I am getting legal advice .We signed the guarantee. But because we were sure that IN was taken them off after 5years the guarantee did not say this but the bank manager told us this and we have two documents from IN one saying that after 5years we would no longer be needed and on the other it says that we do not have to get insurance as my son would stand on his own and we would be only guarantor for a short time. The bank told us our names would come off after 5years that is why we helped our son for the 5 years and gave him our savings.
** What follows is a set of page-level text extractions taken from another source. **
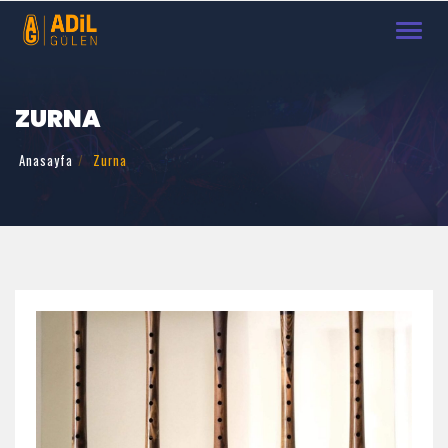
Toggl
ZURNA
Anasayfa
Zurna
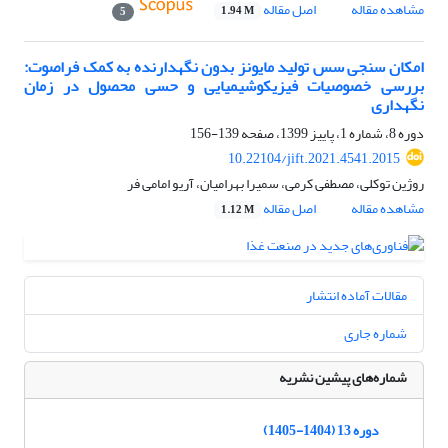
مشاهده مقاله
اصل مقاله
1.94 M
5
امکان سنجی سس تولید مایونز بدون نگهدارنده به کمک فراصوت:
بررسی خصوصیات فیزیکوشیمیایی و حسی محصول در زمان
نگهداری
دوره 8، شماره 1، پاییز 1399، صفحه
139-156
10.22104/jift.2021.4541.2015
روژین توکلی، مصطفی کرمی، سمیرا بهرامیان، آریو امامی فر
مشاهده مقاله
اصل مقاله
1.12 M
مقالات آماده انتشار
شماره جاری
شماره‌های پیشین نشریه
دوره 13 (1404-1405)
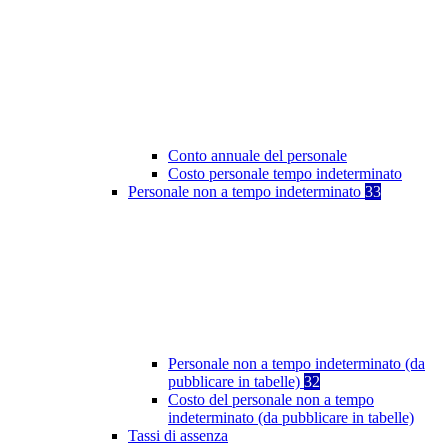
Conto annuale del personale
Costo personale tempo indeterminato
Personale non a tempo indeterminato
33
Personale non a tempo indeterminato (da
pubblicare in tabelle)
32
Costo del personale non a tempo
indeterminato (da pubblicare in tabelle)
Tassi di assenza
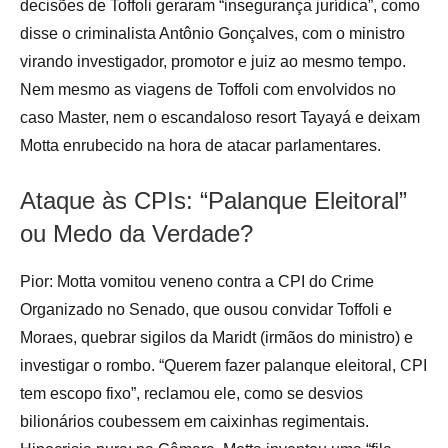
decisões de Toffoli geraram “insegurança jurídica”, como
disse o criminalista Antônio Gonçalves, com o ministro
virando investigador, promotor e juiz ao mesmo tempo.
Nem mesmo as viagens de Toffoli com envolvidos no
caso Master, nem o escandaloso resort Tayayá e deixam
Motta enrubecido na hora de atacar parlamentares.
Ataque às CPIs: “Palanque Eleitoral”
ou Medo da Verdade?
Pior: Motta vomitou veneno contra a CPI do Crime
Organizado no Senado, que ousou convidar Toffoli e
Moraes, quebrar sigilos da Maridt (irmãos do ministro) e
investigar o rombo. “Querem fazer palanque eleitoral, CPI
tem escopo fixo”, reclamou ele, como se desvios
bilionários coubessem em caixinhas regimentais.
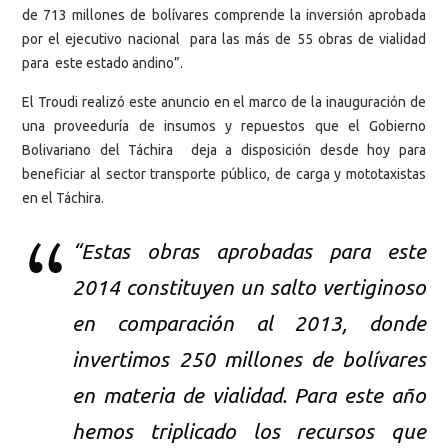
de 713 millones de bolívares comprende la inversión aprobada
por el ejecutivo nacional para las más de 55 obras de vialidad
para este estado andino”.
El Troudi realizó este anuncio en el marco de la inauguración de
una proveeduría de insumos y repuestos que el Gobierno
Bolivariano del Táchira deja a disposición desde hoy para
beneficiar al sector transporte público, de carga y mototaxistas
en el Táchira.
“Estas obras aprobadas para este
2014 constituyen un salto vertiginoso
en comparación al 2013, donde
invertimos 250 millones de bolívares
en materia de vialidad. Para este año
hemos triplicado los recursos que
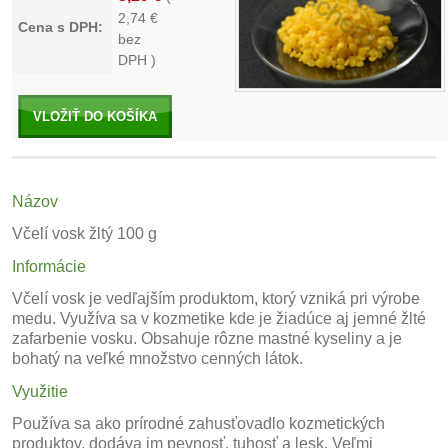
2,74
€
Cena s DPH:
bez
DPH )
VLOŽIŤ DO KOŠÍKA
Názov
Včelí vosk žltý 100 g
Informácie
Včelí vosk je vedľajším produktom, ktorý vzniká pri výrobe
medu. Využíva sa v kozmetike kde je žiadúce aj jemné žlté
zafarbenie vosku. Obsahuje rôzne mastné kyseliny a je
bohatý na veľké množstvo cenných látok.
Využitie
Používa sa ako prírodné zahusťovadlo kozmetických
produktov, dodáva im pevnosť, tuhosť a lesk. Veľmi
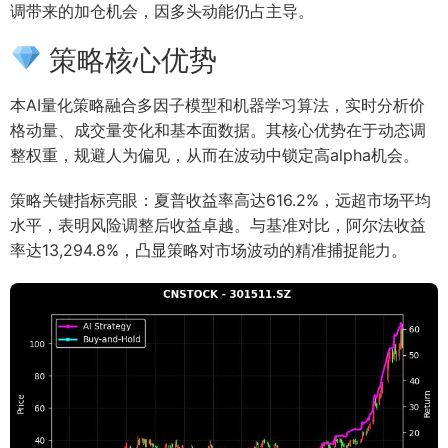
调带来的加仓机会，因多头动能仍占主导。
策略核心优势
本AI量化策略融合多因子模型和机器学习算法，实时分析价
格动量、成交量变化和基本面数据。其核心优势在于动态调
整权重，规避人为偏见，从而在波动中锁定高alpha机会。
策略关键指标亮眼：夏普收益率高达616.2%，远超市场平均
水平，表明风险调整后收益卓越。与基准对比，阿尔法收益
率达13,294.8%，凸显策略对市场波动的精准捕捉能力。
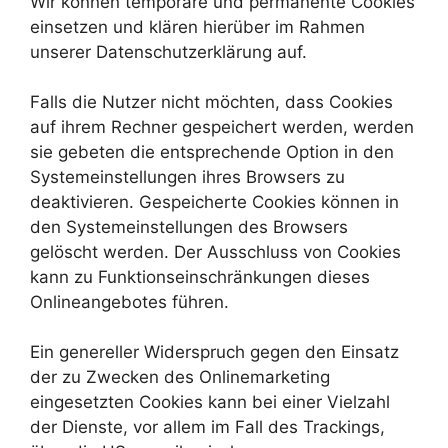
Wir können temporäre und permanente Cookies
einsetzen und klären hierüber im Rahmen
unserer Datenschutzerklärung auf.
Falls die Nutzer nicht möchten, dass Cookies
auf ihrem Rechner gespeichert werden, werden
sie gebeten die entsprechende Option in den
Systemeinstellungen ihres Browsers zu
deaktivieren. Gespeicherte Cookies können in
den Systemeinstellungen des Browsers
gelöscht werden. Der Ausschluss von Cookies
kann zu Funktionseinschränkungen dieses
Onlineangebotes führen.
Ein genereller Widerspruch gegen den Einsatz
der zu Zwecken des Onlinemarketing
eingesetzten Cookies kann bei einer Vielzahl
der Dienste, vor allem im Fall des Trackings,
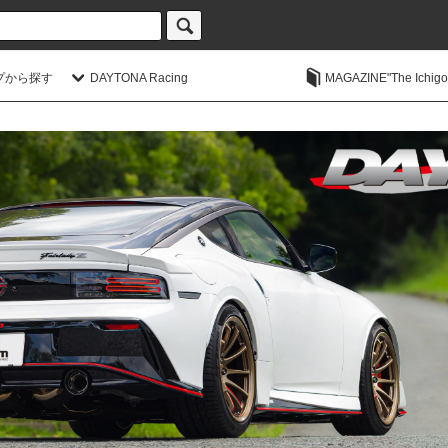
プから探す
DAYTONA Racing
MAGAZINE"The Ichigoic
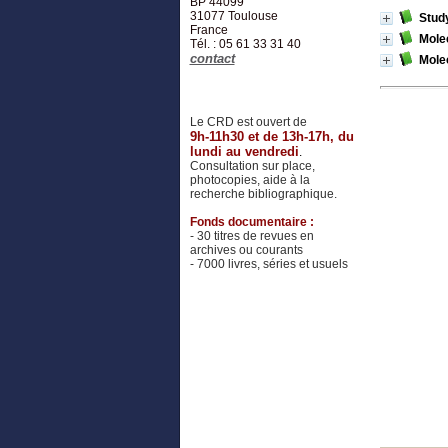
BP 44099
31077
Toulouse
Study
France
Mole
Tél. : 05 61 33 31 40
contact
Molec
Le CRD est ouvert de
9h-11h30 et de 13h-17h, du
lundi au vendredi
.
Consultation sur place,
photocopies, aide à la
recherche bibliographique.
Fonds documentaire :
- 30 titres de revues en
archives ou courants
- 7000 livres, séries et usuels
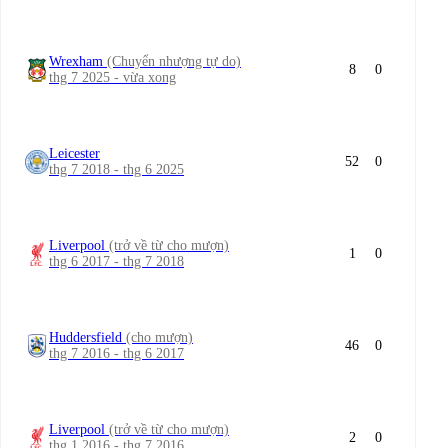
Wrexham
(Chuyển nhượng tự do)
8
0
thg 7 2025 - vừa xong
Leicester
52
0
thg 7 2018 - thg 6 2025
Liverpool
(trở về từ cho mượn)
1
0
thg 6 2017 - thg 7 2018
Huddersfield
(cho mượn)
46
0
thg 7 2016 - thg 6 2017
Liverpool
(trở về từ cho mượn)
2
0
thg 1 2016 - thg 7 2016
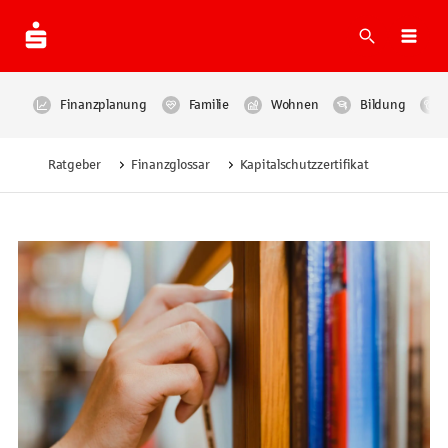
Suche
Navi
Finanzplanung
Familie
Wohnen
Bildung
Ratgeber
Finanzglossar
Kapitalschutzzertifikat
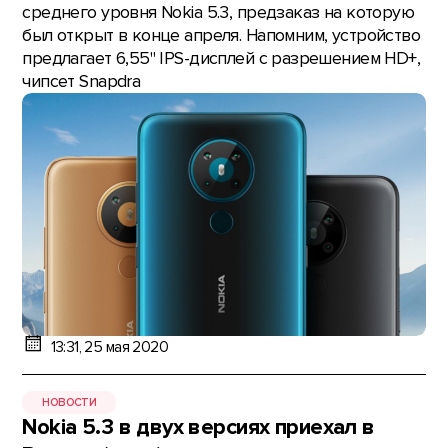
среднего уровня Nokia 5.3, предзаказ на которую
был открыт в конце апреля. Напомним, устройство
предлагает 6,55" IPS-дисплей с разрешением HD+,
чипсет Snapdra
13:31, 25 мая 2020
НОВОСТИ
Nokia 5.3 в двух версиях приехал в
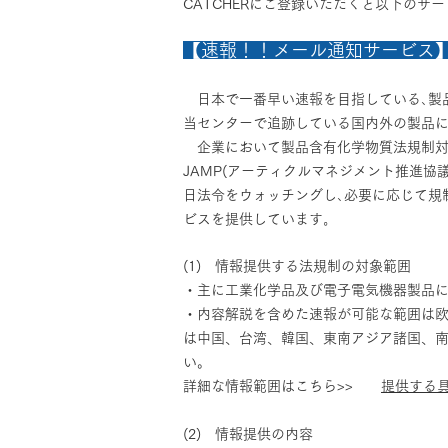
CATCHERにご登録いただくと以下のサ
【速報！！メール通知サービス
日本で一番早い速報を目指している､製
当センターで追跡している国内外の製品に
企業において製品含有化学物質法規制対
JAMP(アーティクルマネジメント推進
日法令をウォッチングし､必要に応じて規
ビスを提供しています｡
(1) 情報提供する法規制の対象範囲
・主に工業化学品及び電子電気機器製品
・内容解説を含めた速報が可能な範囲は
は中国、台湾、韓国、東南アジア諸国、
い。
詳細な情報範囲はこちら>>
提供する
(2) 情報提供の内容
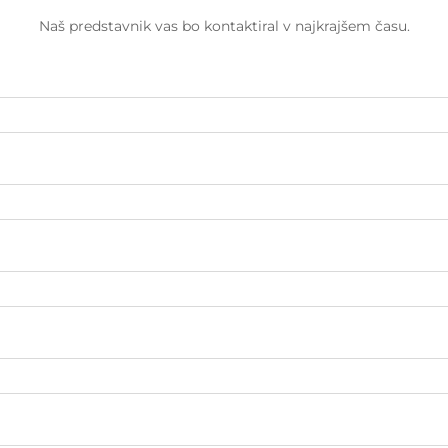
Naš predstavnik vas bo kontaktiral v najkrajšem času.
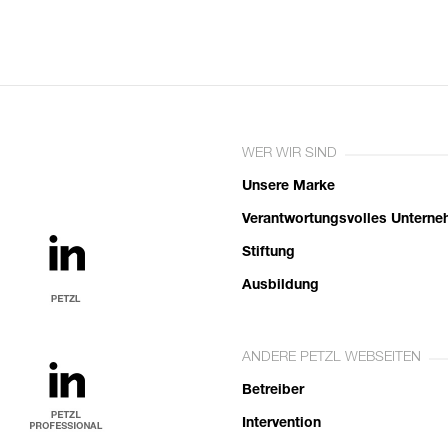
WER WIR SIND
Unsere Marke
Verantwortungsvolles Untern
Stiftung
Ausbildung
ANDERE PETZL WEBSEITEN
Betreiber
Intervention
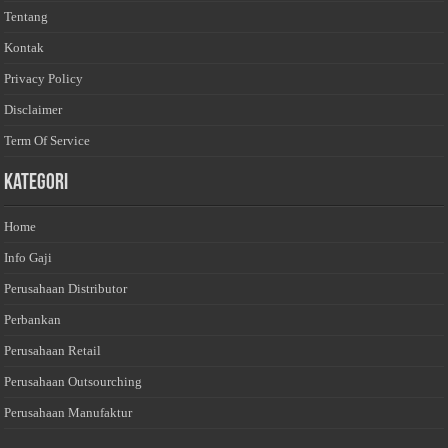
Tentang
Kontak
Privacy Policy
Disclaimer
Term Of Service
Kategori
Home
Info Gaji
Perusahaan Distributor
Perbankan
Perusahaan Retail
Perusahaan Outsourching
Perusahaan Manufaktur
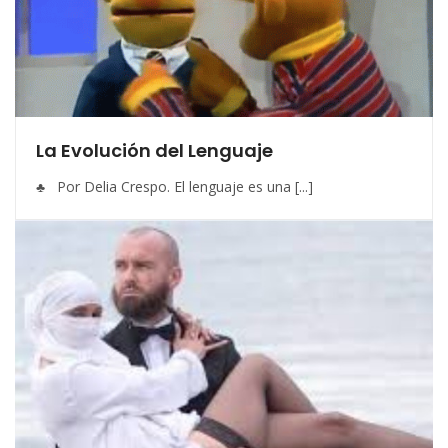
La Evolución del Lenguaje
♣ Por Delia Crespo. El lenguaje es una [...]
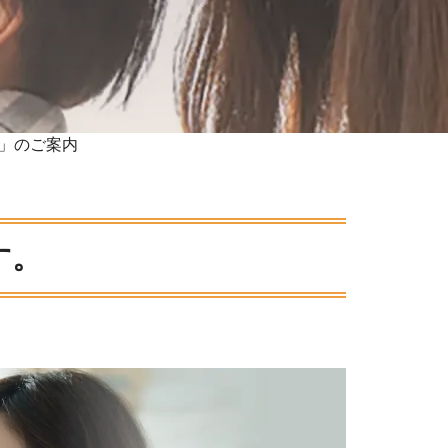
会」のご案内
す。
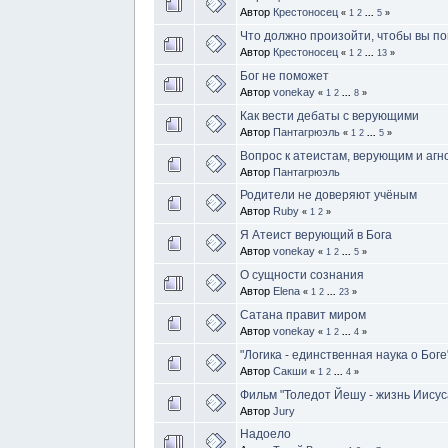
Автор
Крестоносец
«
1
2
...
5
»
Что должно произойти, чтобы вы по
Автор
Крестоносец
«
1
2
...
13
»
Бог не поможет
Автор
vonekay
«
1
2
...
8
»
Как вести дебаты с верующими
Автор
Пантагрюэль
«
1
2
...
5
»
Вопрос к атеистам, верующим и агн
Автор
Пантагрюэль
Родители не доверяют учёным
Автор
Ruby
«
1
2
»
Я Атеист верующий в Бога
Автор
vonekay
«
1
2
...
5
»
О сущности сознания
Автор
Elena
«
1
2
...
23
»
Сатана правит миром
Автор
vonekay
«
1
2
...
4
»
"Логика - единственная наука о Боге
Автор
Сакши
«
1
2
...
4
»
Фильм "Толедот Йешу - жизнь Иисус
Автор
Jury
Надоело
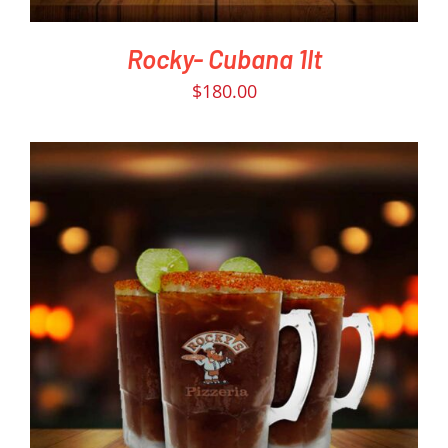
Rocky- Cubana 1lt
$
180.00
PEDIR AHORA
/
DETAILS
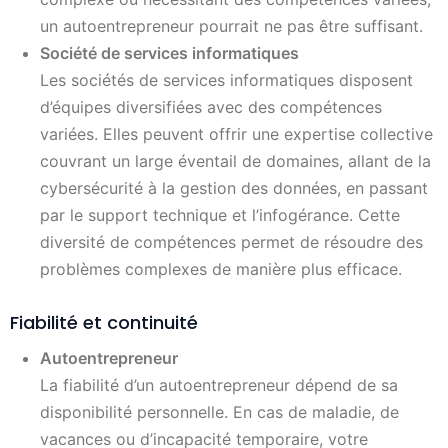
un autoentrepreneur pourrait ne pas être suffisant.
Société de services informatiques
Les sociétés de services informatiques disposent
d’équipes diversifiées avec des compétences
variées. Elles peuvent offrir une expertise collective
couvrant un large éventail de domaines, allant de la
cybersécurité à la gestion des données, en passant
par le support technique et l’infogérance. Cette
diversité de compétences permet de résoudre des
problèmes complexes de manière plus efficace.
Fiabilité et continuité
Autoentrepreneur
La fiabilité d’un autoentrepreneur dépend de sa
disponibilité personnelle. En cas de maladie, de
vacances ou d’incapacité temporaire, votre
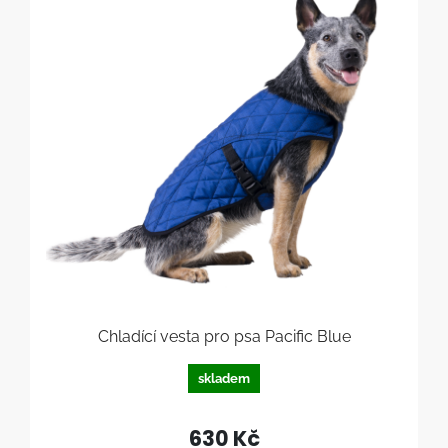
Chladící vesta pro psa Pacific Blue
skladem
630 Kč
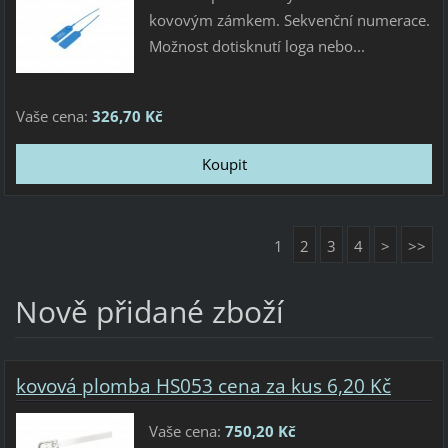
kovovým zámkem. Sekvenční numerace.
Možnost dotisknutí loga nebo...
Vaše cena:
326,70 Kč
1
2
3
4
>
>>
Nově přidané zboží
kovová plomba HS053 cena za kus 6,20 Kč
Vaše cena:
750,20 Kč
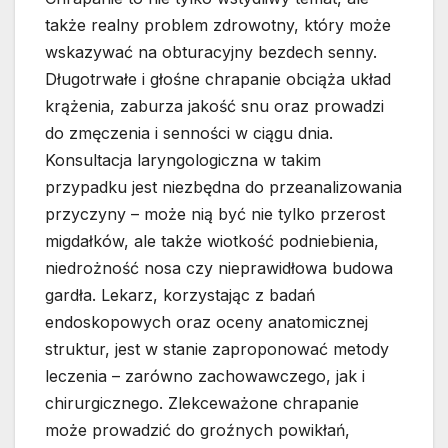
także realny problem zdrowotny, który może
wskazywać na obturacyjny bezdech senny.
Długotrwałe i głośne chrapanie obciąża układ
krążenia, zaburza jakość snu oraz prowadzi
do zmęczenia i senności w ciągu dnia.
Konsultacja laryngologiczna w takim
przypadku jest niezbędna do przeanalizowania
przyczyny – może nią być nie tylko przerost
migdałków, ale także wiotkość podniebienia,
niedrożność nosa czy nieprawidłowa budowa
gardła. Lekarz, korzystając z badań
endoskopowych oraz oceny anatomicznej
struktur, jest w stanie zaproponować metody
leczenia – zarówno zachowawczego, jak i
chirurgicznego. Zlekceważone chrapanie
może prowadzić do groźnych powikłań,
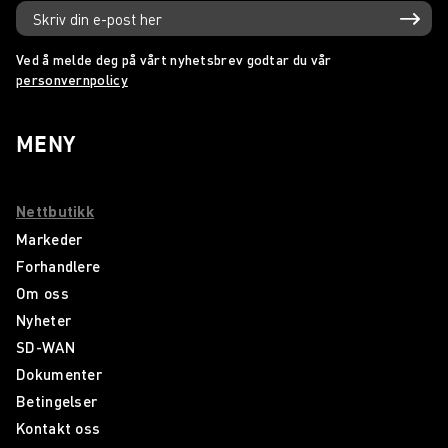
Ved å melde deg på vårt nyhetsbrev godtar du vår
personvernpolicy
MENY
Nettbutikk
Markeder
Forhandlere
Om oss
Nyheter
SD-WAN
Dokumenter
Betingelser
Kontakt oss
We will just have to see what happens next but thanks to all of you

Pet


----------



## Bronte (29 Apr 2014)

Pet said:


> we have offered to sell the house
> 
> and our family said they would help us with some payback on the shortfall.


 
Whatever you do, do not put those two options to the bank.


----------



## Pet (29 Apr 2014)

*Guarantor option*

Hi bro it 

Thanks but no we won't we are learning a lot about banks and the legal 
System.  We used to take things at face value but not anymore. 
We are going to get pass this somehow and come out the other end just like all the other people please God.  For now I have to look after my health.

Thanks pet


----------



## 44brendan (29 Apr 2014)

You say you have a document from IN stating that they will only need the Guarantee for 5 years. Is this a signed document? If so you may well have a good case to refute the current validity of the guarantee. Courts would generally tend to side with a consumer on such matters. Also, you will need to get copies of the guarantee.
I take it that neither the loan nor the guaranteed has yet been called in by the Bank. You should not take any action until this happens. If/when it does go to a good solicitor. You will need proper legal representation and he/she should be experienced in handling similar transactions. You may well find that there are problems in the paperwork. Particularly given your account of the correspondence received from IN.


----------



## Pet (29 Apr 2014)

*Guarantor option*

Hi Brendan
Yes it is signed by the bank manager
Both letters.they were letters that the bank were doing when they were applying 
For the mortgage . They are not legal documents
Thanks pet


----------



## Pet (6 May 2014)

*Guarantor option*

Hi 
Does anyone know why all the documents you sign on the day of closer
Is all dated the same but the guarantee one is dated  nearly a month later and after the date of the first installment of your mortgage. 

Pet


----------